Par ailleurs, ses conditions de travail se sont dégradées du fait de l’animosité que lui témoignait sa supérieure, Mme [A], qui l’avait traité d’incapable, et qui lui faisait régulièrement des réflexions.
Alors que son arrêt de travail était motivé par la dépression dont il a souffert du fait de ces circonstances, l’employeur a organisé une contre-visite le 2 juillet 2018 et lui a adressé le 6 juillet 2018 un courrier lui reprochant de ne pas avoir avisé de son absence, alors même que le médecin du travail avait indiqué que son état de santé n’était pas compatible avec une reprise du travail.

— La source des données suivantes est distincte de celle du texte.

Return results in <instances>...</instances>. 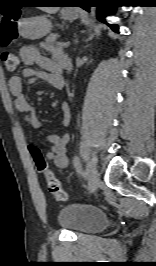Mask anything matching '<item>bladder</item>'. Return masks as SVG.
I'll return each mask as SVG.
<instances>
[{
	"instance_id": "bladder-1",
	"label": "bladder",
	"mask_w": 156,
	"mask_h": 266,
	"mask_svg": "<svg viewBox=\"0 0 156 266\" xmlns=\"http://www.w3.org/2000/svg\"><path fill=\"white\" fill-rule=\"evenodd\" d=\"M57 221L62 228L78 234L94 233L104 229L108 218L95 206L71 203L59 210Z\"/></svg>"
}]
</instances>
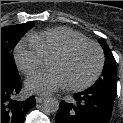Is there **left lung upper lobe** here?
<instances>
[{"mask_svg": "<svg viewBox=\"0 0 123 123\" xmlns=\"http://www.w3.org/2000/svg\"><path fill=\"white\" fill-rule=\"evenodd\" d=\"M101 44L104 53H105V63L104 69L102 72V77H100L96 83L90 87L92 89H105L116 92V68H115V59L113 54L108 47L107 43L102 40L99 41Z\"/></svg>", "mask_w": 123, "mask_h": 123, "instance_id": "left-lung-upper-lobe-1", "label": "left lung upper lobe"}]
</instances>
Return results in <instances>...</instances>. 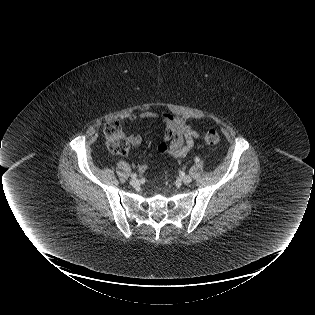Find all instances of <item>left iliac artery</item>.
Returning a JSON list of instances; mask_svg holds the SVG:
<instances>
[{
	"label": "left iliac artery",
	"instance_id": "1",
	"mask_svg": "<svg viewBox=\"0 0 315 315\" xmlns=\"http://www.w3.org/2000/svg\"><path fill=\"white\" fill-rule=\"evenodd\" d=\"M200 159L198 157L195 158V162H199Z\"/></svg>",
	"mask_w": 315,
	"mask_h": 315
}]
</instances>
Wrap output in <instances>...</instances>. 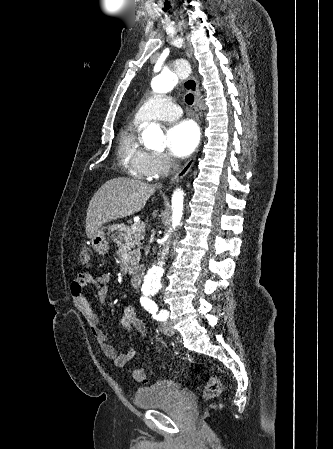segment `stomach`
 Here are the masks:
<instances>
[{"label":"stomach","mask_w":333,"mask_h":449,"mask_svg":"<svg viewBox=\"0 0 333 449\" xmlns=\"http://www.w3.org/2000/svg\"><path fill=\"white\" fill-rule=\"evenodd\" d=\"M93 249L100 255H104L108 249V241L105 238V231L100 228L91 238Z\"/></svg>","instance_id":"0dacf381"}]
</instances>
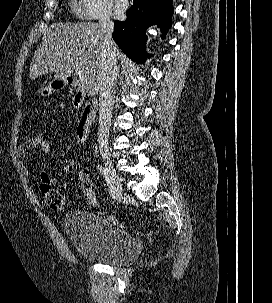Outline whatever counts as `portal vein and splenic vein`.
<instances>
[{"instance_id": "obj_1", "label": "portal vein and splenic vein", "mask_w": 272, "mask_h": 303, "mask_svg": "<svg viewBox=\"0 0 272 303\" xmlns=\"http://www.w3.org/2000/svg\"><path fill=\"white\" fill-rule=\"evenodd\" d=\"M79 81L82 84H85L88 82V77L84 74L78 73Z\"/></svg>"}]
</instances>
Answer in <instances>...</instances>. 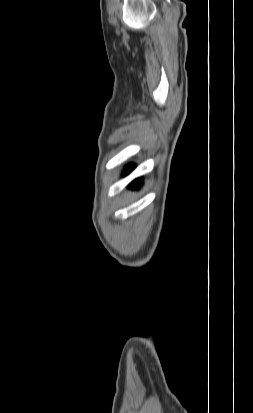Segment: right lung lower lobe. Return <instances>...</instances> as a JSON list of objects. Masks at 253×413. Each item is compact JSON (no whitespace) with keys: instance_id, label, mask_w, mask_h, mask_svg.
I'll use <instances>...</instances> for the list:
<instances>
[{"instance_id":"1","label":"right lung lower lobe","mask_w":253,"mask_h":413,"mask_svg":"<svg viewBox=\"0 0 253 413\" xmlns=\"http://www.w3.org/2000/svg\"><path fill=\"white\" fill-rule=\"evenodd\" d=\"M133 168H134V165H132V164L129 165V166H128V169H126V170L124 171V175L130 173V171H131ZM141 183H142L141 179H136V180H134V181L131 183L130 187H131L132 189H136V188H138V187L141 185Z\"/></svg>"}]
</instances>
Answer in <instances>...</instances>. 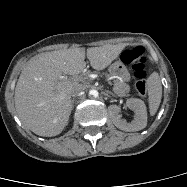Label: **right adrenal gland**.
I'll use <instances>...</instances> for the list:
<instances>
[{"label":"right adrenal gland","mask_w":187,"mask_h":187,"mask_svg":"<svg viewBox=\"0 0 187 187\" xmlns=\"http://www.w3.org/2000/svg\"><path fill=\"white\" fill-rule=\"evenodd\" d=\"M72 109L74 108V99H72Z\"/></svg>","instance_id":"obj_1"}]
</instances>
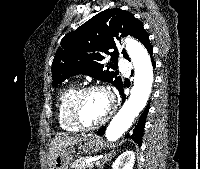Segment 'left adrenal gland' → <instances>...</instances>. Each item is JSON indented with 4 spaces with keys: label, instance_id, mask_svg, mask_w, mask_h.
I'll return each instance as SVG.
<instances>
[{
    "label": "left adrenal gland",
    "instance_id": "obj_1",
    "mask_svg": "<svg viewBox=\"0 0 200 169\" xmlns=\"http://www.w3.org/2000/svg\"><path fill=\"white\" fill-rule=\"evenodd\" d=\"M115 154H116L115 152L105 154V155H104V158L101 160V164H100L99 168H100V169H103L104 164H105L107 161H110V160L112 159V157H113Z\"/></svg>",
    "mask_w": 200,
    "mask_h": 169
}]
</instances>
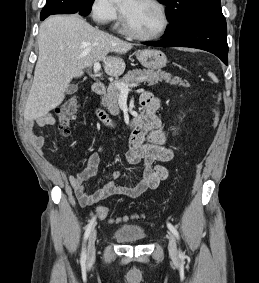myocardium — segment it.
<instances>
[{
  "label": "myocardium",
  "instance_id": "obj_1",
  "mask_svg": "<svg viewBox=\"0 0 259 283\" xmlns=\"http://www.w3.org/2000/svg\"><path fill=\"white\" fill-rule=\"evenodd\" d=\"M148 1L155 4L160 9L163 15V19H164V25L162 29L158 33L153 34V35H144V34H140L136 32L131 27L126 14L124 13L123 9L120 7L119 11H120L121 28H122V31L128 36L135 38V39H139V40H155V39H159L162 36H164L166 32L168 31V28L170 26V17H169V13H168L166 6L160 0H148Z\"/></svg>",
  "mask_w": 259,
  "mask_h": 283
}]
</instances>
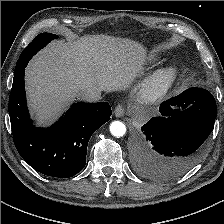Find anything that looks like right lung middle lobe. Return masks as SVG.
<instances>
[{"label": "right lung middle lobe", "mask_w": 224, "mask_h": 224, "mask_svg": "<svg viewBox=\"0 0 224 224\" xmlns=\"http://www.w3.org/2000/svg\"><path fill=\"white\" fill-rule=\"evenodd\" d=\"M56 38H58V36L51 33H41L37 35L21 53L15 69L19 68V65L24 60V58H32V56L35 55L40 49L45 47L51 40Z\"/></svg>", "instance_id": "right-lung-middle-lobe-1"}]
</instances>
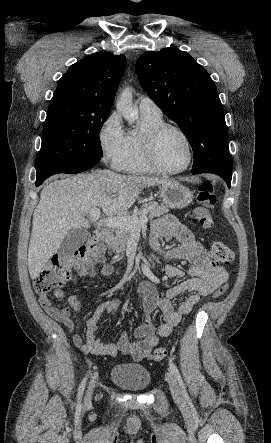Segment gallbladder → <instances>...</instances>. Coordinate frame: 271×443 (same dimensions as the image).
Masks as SVG:
<instances>
[{
  "label": "gallbladder",
  "instance_id": "gallbladder-1",
  "mask_svg": "<svg viewBox=\"0 0 271 443\" xmlns=\"http://www.w3.org/2000/svg\"><path fill=\"white\" fill-rule=\"evenodd\" d=\"M89 237V231H80V229H70L69 233L65 235L58 253H60L61 260H66L64 263L66 269L76 268L77 263L75 260L79 259V252L75 251V249H78Z\"/></svg>",
  "mask_w": 271,
  "mask_h": 443
}]
</instances>
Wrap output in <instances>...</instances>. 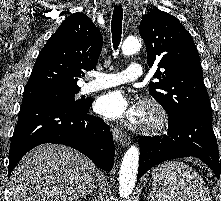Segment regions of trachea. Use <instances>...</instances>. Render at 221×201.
I'll return each mask as SVG.
<instances>
[{"instance_id":"1","label":"trachea","mask_w":221,"mask_h":201,"mask_svg":"<svg viewBox=\"0 0 221 201\" xmlns=\"http://www.w3.org/2000/svg\"><path fill=\"white\" fill-rule=\"evenodd\" d=\"M122 20H123L122 6L121 5L115 6L111 21L112 42L115 50L118 49V46L121 41Z\"/></svg>"}]
</instances>
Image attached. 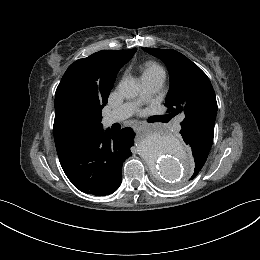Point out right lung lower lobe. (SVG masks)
Wrapping results in <instances>:
<instances>
[{
    "instance_id": "obj_1",
    "label": "right lung lower lobe",
    "mask_w": 260,
    "mask_h": 260,
    "mask_svg": "<svg viewBox=\"0 0 260 260\" xmlns=\"http://www.w3.org/2000/svg\"><path fill=\"white\" fill-rule=\"evenodd\" d=\"M135 133L130 127L113 132L103 128L81 133L57 148L60 164L80 191L104 196L118 189L122 165L132 155Z\"/></svg>"
}]
</instances>
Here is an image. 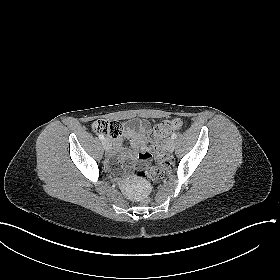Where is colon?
I'll return each instance as SVG.
<instances>
[{"label": "colon", "mask_w": 280, "mask_h": 280, "mask_svg": "<svg viewBox=\"0 0 280 280\" xmlns=\"http://www.w3.org/2000/svg\"><path fill=\"white\" fill-rule=\"evenodd\" d=\"M181 127L180 119L165 120L159 125L155 126L148 134V138L153 145V152L155 153V165L147 168L146 171H139L137 177L143 179L145 175L150 178L159 180L163 178L165 170L168 167V158L165 152V137ZM93 131L99 134L108 135L110 137H118L122 133V126L117 121L99 119L92 125ZM151 198L144 194L140 198V203L143 206L149 205Z\"/></svg>", "instance_id": "colon-1"}]
</instances>
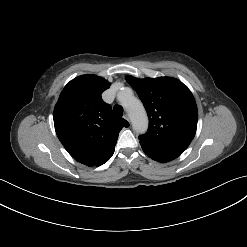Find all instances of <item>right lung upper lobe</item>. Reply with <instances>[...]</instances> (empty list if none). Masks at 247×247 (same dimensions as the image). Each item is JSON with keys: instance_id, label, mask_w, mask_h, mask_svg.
<instances>
[{"instance_id": "obj_1", "label": "right lung upper lobe", "mask_w": 247, "mask_h": 247, "mask_svg": "<svg viewBox=\"0 0 247 247\" xmlns=\"http://www.w3.org/2000/svg\"><path fill=\"white\" fill-rule=\"evenodd\" d=\"M109 87L102 77L78 76L65 86L54 109L60 142L76 161L87 166L97 165L115 146L120 130L129 126L101 99Z\"/></svg>"}]
</instances>
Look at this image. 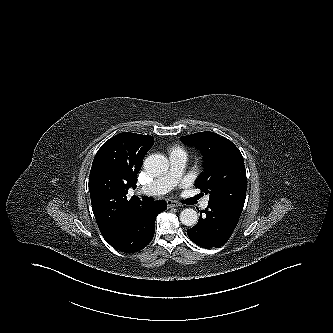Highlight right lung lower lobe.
Listing matches in <instances>:
<instances>
[{
	"label": "right lung lower lobe",
	"instance_id": "right-lung-lower-lobe-1",
	"mask_svg": "<svg viewBox=\"0 0 333 333\" xmlns=\"http://www.w3.org/2000/svg\"><path fill=\"white\" fill-rule=\"evenodd\" d=\"M166 208L165 201L143 203L136 206L127 214L118 233L108 243L113 248L125 253L143 249L154 236L157 215Z\"/></svg>",
	"mask_w": 333,
	"mask_h": 333
}]
</instances>
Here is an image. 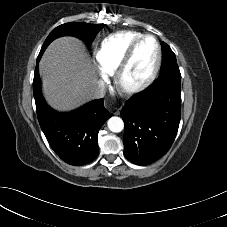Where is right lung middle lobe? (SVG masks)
Returning <instances> with one entry per match:
<instances>
[{
  "label": "right lung middle lobe",
  "instance_id": "dd1d6c3e",
  "mask_svg": "<svg viewBox=\"0 0 227 227\" xmlns=\"http://www.w3.org/2000/svg\"><path fill=\"white\" fill-rule=\"evenodd\" d=\"M103 26L104 25L102 24H88L81 22L62 24L56 27L46 38L39 55L42 56L47 46L53 40L62 36H75L83 41H86L87 43H91L94 40L96 34L102 29Z\"/></svg>",
  "mask_w": 227,
  "mask_h": 227
}]
</instances>
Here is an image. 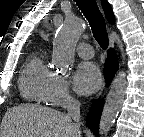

Mme [R] ajoute que l’employeur n’a pas hésité à le solliciter pour réaliser des heures supplémentaires le 26 janvier (et non le 18 janvier comme celui-ci le prétend) et que son mari avait été particulièrement affecté d’apprendre le départ en retraite de M. [K] prévu pour le mois de mars, et qui s’était engagé à s’occuper de son évolution professionnelle.
Mme [R] conteste vivement le fait que leur couple rencontrait des difficultés, contrairement à ce qu’a pu dire l’employeur.
Mme [R] estime que l’employeur n’a pas pris de mesures suffisantes pour préserver son conjoint, alors qu’il devait tenir compte de son état psychologique et que le fait d’affirmer avoir identifié un poste adapté avec le médecin du travail est insuffisant. En effet, en 2017 et 2018, alors qu’il avait rencontré plusieurs fois le médecin du travail, aucune mesure n’a été mise en 'uvre.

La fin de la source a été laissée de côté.